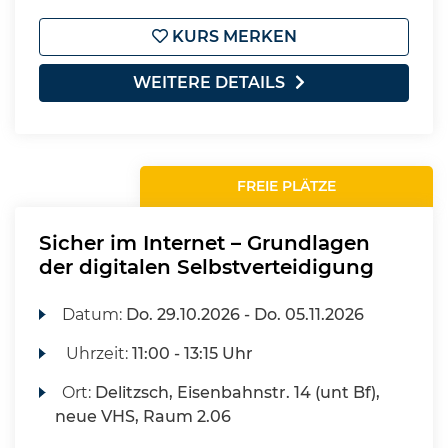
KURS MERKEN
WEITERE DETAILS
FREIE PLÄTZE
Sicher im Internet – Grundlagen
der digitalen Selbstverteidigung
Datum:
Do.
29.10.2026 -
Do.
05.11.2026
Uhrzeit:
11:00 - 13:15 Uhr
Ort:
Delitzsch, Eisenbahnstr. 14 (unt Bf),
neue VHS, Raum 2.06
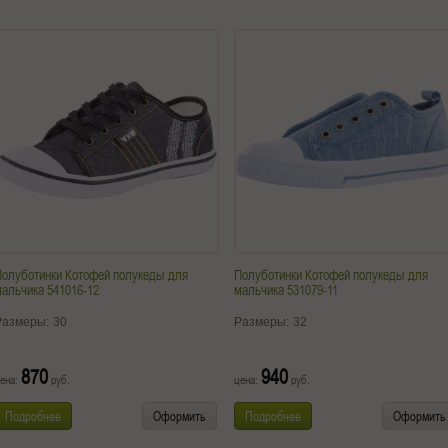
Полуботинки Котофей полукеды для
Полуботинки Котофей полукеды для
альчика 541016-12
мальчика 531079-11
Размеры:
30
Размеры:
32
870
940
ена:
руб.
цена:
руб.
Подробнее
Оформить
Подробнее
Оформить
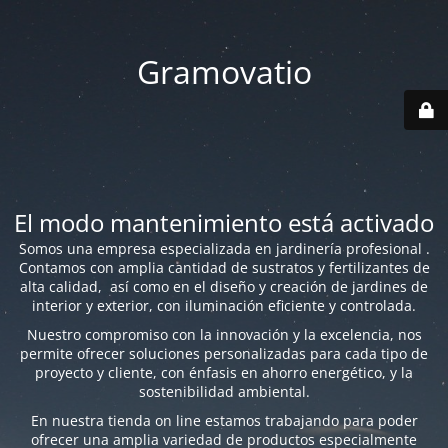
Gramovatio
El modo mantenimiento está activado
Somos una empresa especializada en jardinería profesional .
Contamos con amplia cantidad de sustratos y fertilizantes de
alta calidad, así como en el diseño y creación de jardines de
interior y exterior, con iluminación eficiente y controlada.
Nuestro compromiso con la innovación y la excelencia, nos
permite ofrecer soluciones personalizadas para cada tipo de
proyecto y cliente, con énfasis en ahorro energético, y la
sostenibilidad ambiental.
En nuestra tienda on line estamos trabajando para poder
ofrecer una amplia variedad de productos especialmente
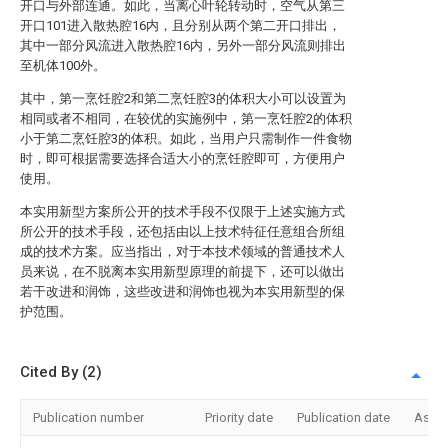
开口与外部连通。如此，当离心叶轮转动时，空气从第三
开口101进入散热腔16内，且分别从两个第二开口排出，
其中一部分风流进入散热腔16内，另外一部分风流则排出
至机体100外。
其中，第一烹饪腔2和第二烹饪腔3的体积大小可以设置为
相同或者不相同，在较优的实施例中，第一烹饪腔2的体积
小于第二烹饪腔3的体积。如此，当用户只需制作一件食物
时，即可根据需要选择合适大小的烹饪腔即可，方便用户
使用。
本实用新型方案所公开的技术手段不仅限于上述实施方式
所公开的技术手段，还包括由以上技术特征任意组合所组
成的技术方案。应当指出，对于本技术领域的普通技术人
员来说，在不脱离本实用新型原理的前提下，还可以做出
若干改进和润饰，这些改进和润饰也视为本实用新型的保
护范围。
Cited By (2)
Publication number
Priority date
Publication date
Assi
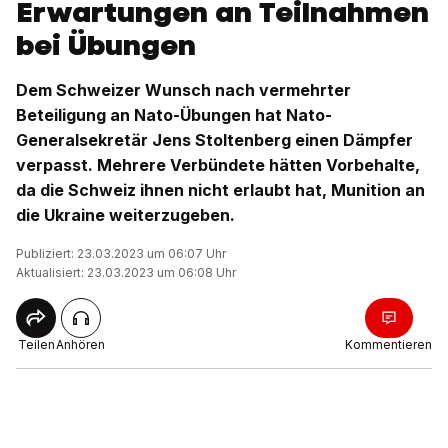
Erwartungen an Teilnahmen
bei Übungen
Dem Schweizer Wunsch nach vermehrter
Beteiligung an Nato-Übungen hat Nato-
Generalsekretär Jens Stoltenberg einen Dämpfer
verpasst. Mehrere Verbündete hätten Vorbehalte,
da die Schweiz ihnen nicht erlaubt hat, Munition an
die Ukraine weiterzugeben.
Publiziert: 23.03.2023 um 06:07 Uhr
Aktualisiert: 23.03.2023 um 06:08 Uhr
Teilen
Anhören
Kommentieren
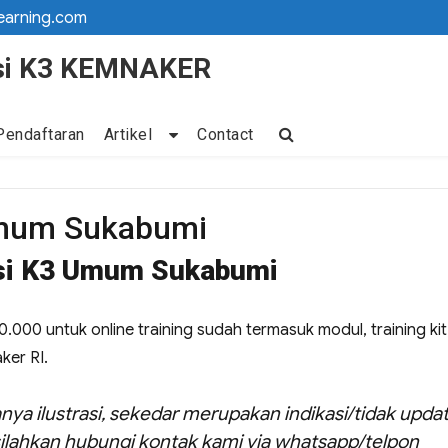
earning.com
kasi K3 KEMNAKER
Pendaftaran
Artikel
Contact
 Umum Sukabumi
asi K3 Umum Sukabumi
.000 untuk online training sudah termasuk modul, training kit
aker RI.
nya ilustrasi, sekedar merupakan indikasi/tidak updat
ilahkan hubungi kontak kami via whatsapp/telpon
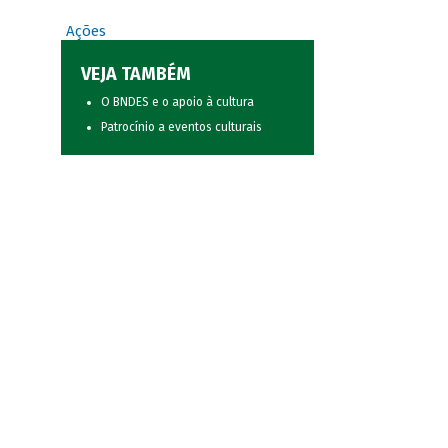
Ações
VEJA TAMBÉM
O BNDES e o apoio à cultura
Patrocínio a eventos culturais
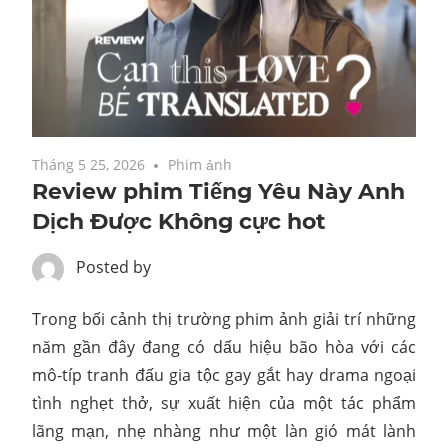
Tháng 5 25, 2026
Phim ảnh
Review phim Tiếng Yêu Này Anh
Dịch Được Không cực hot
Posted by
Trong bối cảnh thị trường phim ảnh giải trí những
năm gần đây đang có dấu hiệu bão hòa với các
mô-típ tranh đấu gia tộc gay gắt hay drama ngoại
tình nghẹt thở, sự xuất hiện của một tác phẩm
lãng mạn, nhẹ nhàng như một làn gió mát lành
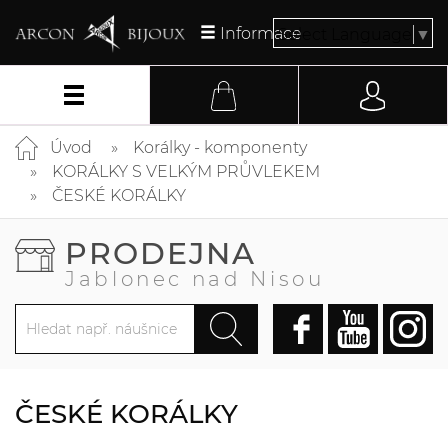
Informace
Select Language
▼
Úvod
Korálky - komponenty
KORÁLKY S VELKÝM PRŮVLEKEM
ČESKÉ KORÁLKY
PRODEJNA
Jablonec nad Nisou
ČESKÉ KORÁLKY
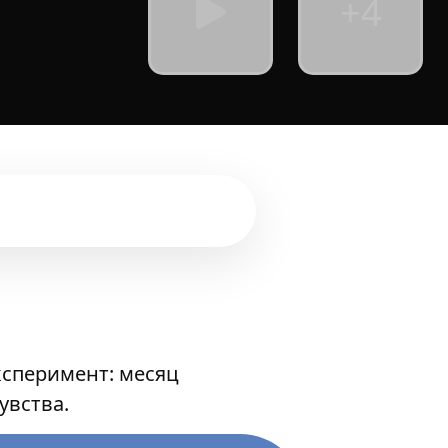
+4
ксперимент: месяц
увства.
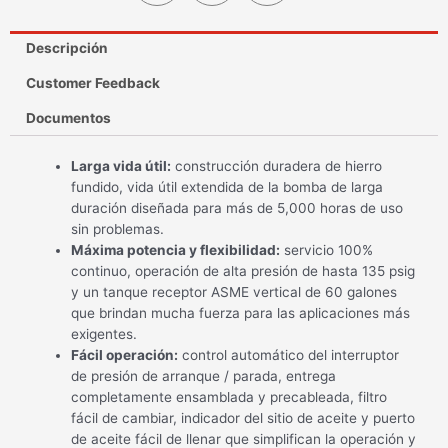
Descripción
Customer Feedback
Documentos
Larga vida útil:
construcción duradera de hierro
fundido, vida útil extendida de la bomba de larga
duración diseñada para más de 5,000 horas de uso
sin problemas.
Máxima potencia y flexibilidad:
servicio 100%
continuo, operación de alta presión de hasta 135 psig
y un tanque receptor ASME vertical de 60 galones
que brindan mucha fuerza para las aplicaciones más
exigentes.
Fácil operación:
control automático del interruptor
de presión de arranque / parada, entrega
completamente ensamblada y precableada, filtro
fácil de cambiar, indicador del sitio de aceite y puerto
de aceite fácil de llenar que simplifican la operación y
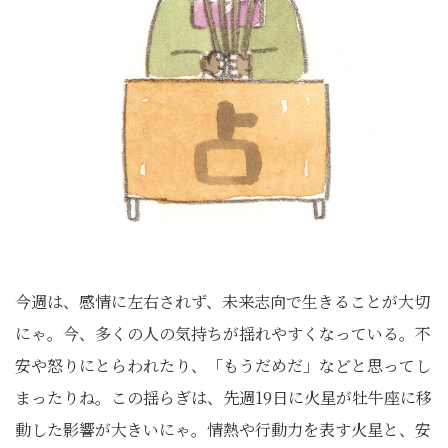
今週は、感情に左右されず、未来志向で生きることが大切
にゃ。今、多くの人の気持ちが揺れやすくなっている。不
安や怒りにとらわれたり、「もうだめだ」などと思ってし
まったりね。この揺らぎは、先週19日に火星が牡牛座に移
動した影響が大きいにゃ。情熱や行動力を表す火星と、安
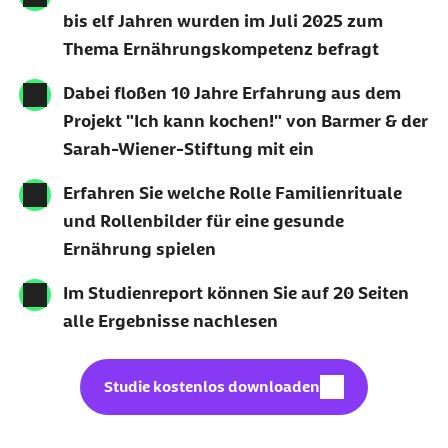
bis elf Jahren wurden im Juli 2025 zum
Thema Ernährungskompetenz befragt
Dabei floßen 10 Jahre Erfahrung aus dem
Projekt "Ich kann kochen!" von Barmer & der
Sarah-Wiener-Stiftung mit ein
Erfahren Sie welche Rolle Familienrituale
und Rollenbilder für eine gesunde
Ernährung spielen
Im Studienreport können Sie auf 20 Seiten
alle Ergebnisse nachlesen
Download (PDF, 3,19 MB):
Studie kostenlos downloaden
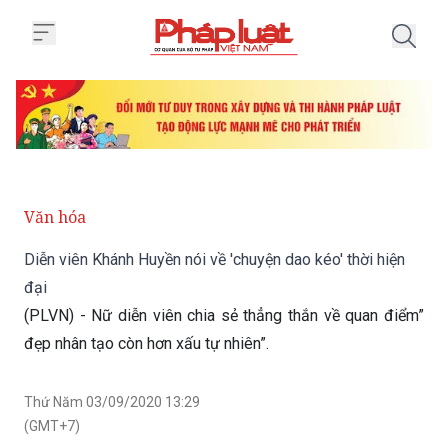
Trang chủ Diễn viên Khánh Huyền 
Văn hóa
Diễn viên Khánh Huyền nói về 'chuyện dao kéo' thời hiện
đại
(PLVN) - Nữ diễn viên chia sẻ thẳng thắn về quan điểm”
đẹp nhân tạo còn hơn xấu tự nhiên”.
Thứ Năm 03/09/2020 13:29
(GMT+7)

────────────────────

PROBLEM DETAILS:
The answer must be the whole listing, word for word, with no pictures in it. Please write it out.

ANSWER AREA:
KURS MERKEN
WEITERE DETAILS
FREIE PLÄTZE
Sicher im Internet – Grundlagen
der digitalen Selbstverteidigung
Datum:
Do.
29.10.2026 -
Do.
05.11.2026
Uhrzeit:
11:00 - 13:15 Uhr
Ort:
Delitzsch, Eisenbahnstr. 14 (unt Bf),
neue VHS, Raum 2.06
Полуботинки Котофей полукеды для
Полуботинки Котофей полукеды для
альчика 541016-12
мальчика 531079-11
Размеры:
30
Размеры:
32
870
940
ена:
руб.
цена:
руб.
Подробнее
Оформить
Подробнее
Оформить
Gramovatio
El modo mantenimiento está activado
Somos una empresa especializada en jardinería profesional .
Contamos con amplia cantidad de sustratos y fertilizantes de
alta calidad, así como en el diseño y creación de jardines de
interior y exterior, con iluminación eficiente y controlada.
Nuestro compromiso con la innovación y la excelencia, nos
permite ofrecer soluciones personalizadas para cada tipo de
proyecto y cliente, con énfasis en ahorro energético, y la
sostenibilidad ambiental.
En nuestra tienda on line estamos trabajando para poder
ofrecer una amplia variedad de productos especialmente
开口与外部连通。如此，当离心叶轮转动时，空气从第三
开口101进入散热腔16内，且分别从两个第二开口排出，
其中一部分风流进入散热腔16内，另外一部分风流则排出
至机体100外。
其中，第一烹饪腔2和第二烹饪腔3的体积大小可以设置为
相同或者不相同，在较优的实施例中，第一烹饪腔2的体积
小于第二烹饪腔3的体积。如此，当用户只需制作一件食物
时，即可根据需要选择合适大小的烹饪腔即可，方便用户
使用。
本实用新型方案所公开的技术手段不仅限于上述实施方式
所公开的技术手段，还包括由以上技术特征任意组合所组
成的技术方案。应当指出，对于本技术领域的普通技术人
员来说，在不脱离本实用新型原理的前提下，还可以做出
若干改进和润饰，这些改进和润饰也视为本实用新型的保
护范围。
Cited By (2)
Publication number
Priority date
Publication date
Assi
Erwartungen an Teilnahmen
bei Übungen
Dem Schweizer Wunsch nach vermehrter
Beteiligung an Nato-Übungen hat Nato-
Generalsekretär Jens Stoltenberg einen Dämpfer
verpasst. Mehrere Verbündete hätten Vorbehalte,
da die Schweiz ihnen nicht erlaubt hat, Munition an
die Ukraine weiterzugeben.
Publiziert: 23.03.2023 um 06:07 Uhr
Aktualisiert: 23.03.2023 um 06:08 Uhr
Teilen
Anhören
Kommentieren
earning.com
kasi K3 KEMNAKER
Pendaftaran
Artikel
Contact
 Umum Sukabumi
asi K3 Umum Sukabumi
.000 untuk online training sudah termasuk modul, training kit
aker RI.
nya ilustrasi, sekedar merupakan indikasi/tidak updat
ilahkan hubungi kontak kami via whatsapp/telpon
Ações
VEJA TAMBÉM
O BNDES e o apoio à cultura
Patrocínio a eventos culturais
Tháng 5 25, 2026
Phim ảnh
Review phim Tiếng Yêu Này Anh
Dịch Được Không cực hot
Posted by
Trong bối cảnh thị trường phim ảnh giải trí những
năm gần đây đang có dấu hiệu bão hòa với các
mô-típ tranh đấu gia tộc gay gắt hay drama ngoại
tình nghẹt thở, sự xuất hiện của một tác phẩm
lãng mạn, nhẹ nhàng như một làn gió mát lành
Informace
Select Language
▼
Úvod
Korálky - komponenty
KORÁLKY S VELKÝM PRŮVLEKEM
ČESKÉ KORÁLKY
PRODEJNA
Jablonec nad Nisou
ČESKÉ KORÁLKY
+4
ксперимент: месяц
увства.
Descripción
Customer Feedback
Documentos
Larga vida útil:
construcción duradera de hierro
fundido, vida útil extendida de la bomba de larga
duración diseñada para más de 5,000 horas de uso
sin problemas.
Máxima potencia y flexibilidad:
servicio 100%
continuo, operación de alta presión de hasta 135 psig
y un tanque receptor ASME vertical de 60 galones
que brindan mucha fuerza para las aplicaciones más
exigentes.
Fácil operación:
control automático del interruptor
de presión de arranque / parada, entrega
completamente ensamblada y precableada, filtro
fácil de cambiar, indicador del sitio de aceite y puerto
de aceite fácil de llenar que simplifican la operación y
今週は、感情に左右されず、未来志向で生きることが大切
にゃ。今、多くの人の気持ちが揺れやすくなっている。不
安や怒りにとらわれたり、「もうだめだ」などと思ってし
まったりね。この揺らぎは、先週19日に火星が牡牛座に移
動した影響が大きいにゃ。情熱や行動力を表す火星と、安
bis elf Jahren wurden im Juli 2025 zum
Thema Ernährungskompetenz befragt
Dabei floßen 10 Jahre Erfahrung aus dem
Projekt "Ich kann kochen!" von Barmer & der
Sarah-Wiener-Stiftung mit ein
Erfahren Sie welche Rolle Familienrituale
und Rollenbilder für eine gesunde
Ernährung spielen
Im Studienreport können Sie auf 20 Seiten
alle Ergebnisse nachlesen
Download (PDF, 3,19 MB):
Studie kostenlos downloaden
Trang chủ Diễn viên Khánh Huyền 
Văn hóa
Diễn viên Khánh Huyền nói về 'chuyện dao kéo' thời hiện
đại
(PLVN) - Nữ diễn viên chia sẻ thẳng thắn về quan điểm”
đẹp nhân tạo còn hơn xấu tự nhiên”.
Thứ Năm 03/09/2020 13:29
(GMT+7)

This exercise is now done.